The first step, in Professor Kaufman’s account, is that the scientific establishment, fueled by NIH and increasingly by private industry (medical device makers and pharmaceutical companies), develops ever more sophisticated, potentially life-extending technology. If the FDA finds the technology to be “safe and effective,” then Medicare, the insurer for virtually every person over age 65, will by and large pay for it. Once payment is assured, the technology quickly moves from being “acceptable” to being the “standard of care.” After all, surely whatever is on offer must surely be advisable. And if it might prolong life, and it’s free (or almost free), why not? Finally, the families who will often be the ones to administer or monitor the technology if patients avail themselves of it, and who will take mom or dad to the hospital when something goes wrong, find themselves in a position of feeling morally required to support the technology’s use. Sometimes that even means donating a kidney or resigning one’s job.

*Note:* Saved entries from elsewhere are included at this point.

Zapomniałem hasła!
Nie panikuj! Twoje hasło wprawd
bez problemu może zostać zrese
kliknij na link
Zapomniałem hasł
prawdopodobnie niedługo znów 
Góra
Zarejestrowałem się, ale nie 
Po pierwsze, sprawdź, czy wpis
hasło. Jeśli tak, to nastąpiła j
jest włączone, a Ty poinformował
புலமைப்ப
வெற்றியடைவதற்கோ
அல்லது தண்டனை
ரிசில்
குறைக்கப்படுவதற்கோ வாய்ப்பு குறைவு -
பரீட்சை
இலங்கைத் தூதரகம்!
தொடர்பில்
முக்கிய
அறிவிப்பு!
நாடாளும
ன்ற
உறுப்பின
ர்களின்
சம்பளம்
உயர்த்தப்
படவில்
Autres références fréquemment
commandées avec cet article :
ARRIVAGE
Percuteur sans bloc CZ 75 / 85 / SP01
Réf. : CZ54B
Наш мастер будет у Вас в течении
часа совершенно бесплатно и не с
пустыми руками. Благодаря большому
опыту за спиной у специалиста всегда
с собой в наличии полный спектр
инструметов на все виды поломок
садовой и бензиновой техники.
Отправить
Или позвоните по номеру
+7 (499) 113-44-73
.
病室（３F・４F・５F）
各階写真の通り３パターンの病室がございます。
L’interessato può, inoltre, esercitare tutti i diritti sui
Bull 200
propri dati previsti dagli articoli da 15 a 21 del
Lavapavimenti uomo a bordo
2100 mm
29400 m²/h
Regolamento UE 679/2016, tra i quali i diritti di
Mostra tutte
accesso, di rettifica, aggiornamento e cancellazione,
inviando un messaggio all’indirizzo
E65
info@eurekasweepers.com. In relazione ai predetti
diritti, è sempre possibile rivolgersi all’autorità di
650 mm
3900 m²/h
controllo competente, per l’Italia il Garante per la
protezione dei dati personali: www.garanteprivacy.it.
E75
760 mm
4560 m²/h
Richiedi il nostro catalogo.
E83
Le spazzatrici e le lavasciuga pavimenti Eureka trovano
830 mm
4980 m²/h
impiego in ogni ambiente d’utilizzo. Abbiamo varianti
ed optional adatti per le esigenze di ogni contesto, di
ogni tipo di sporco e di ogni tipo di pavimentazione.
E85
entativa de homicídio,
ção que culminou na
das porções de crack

Kaufman concludes that there’s no simple fix to a health care system that relentlessly provides more and more to older and older people, regardless of cost and despite its burdens. Simple “decision aids,” with their focus on rational choice and clear depiction of risks and benefits, cannot possibly counteract the “ethical field,” the social, cultural, and market-driven environment in which patients along with their families and their doctors operate. But I think there is a ray of hope. And it may be a brighter ray than what Kaufman proposes, which is that if only we understood the complicated underpinnings of today’s reality, an understanding that she goes far to advance, we would be in a better position to change that system. 

I suspect that her linear model of the forces propelling us towards ever more technology in medicine—the scientific enterprise, the FDA, Medicare, societal norms, and patient/family morality—is actually more complex. It’s very likely a series of feedback loops, with each factor influencing and being influenced by all the others. Yes, scientific discoveries and technological inventions, when their efficacy is demonstrated in clinical trials, lead to Medicare reimbursement. But the awareness on the part of the device manufacturers and the drug companies of the circumstances under which Medicare will pay for their products also shapes what avenues of inquiry they pursue. Yes, patients’ understanding that Medicare will pay for a device or a procedure shapes their view of the standard of care. But patients’ expectations also influence Medicare’s coverage decisions.



If the health care system is even more complex than “Ordinary Medicine” suggests, doesn’t that make reform even more hopeless? Not necessarily. Precisely because the current system is sustained by multiple feedback loops, it may be possible to effect change by applying pressure on a single lever that operates in multiple loops. That lever is the Medicare program. We may not be able to reform capitalism or to change the tendency for patients to assume that whatever is paid for by health insurance constitutes necessary care. But we just might, someday, be able to modify Medicare.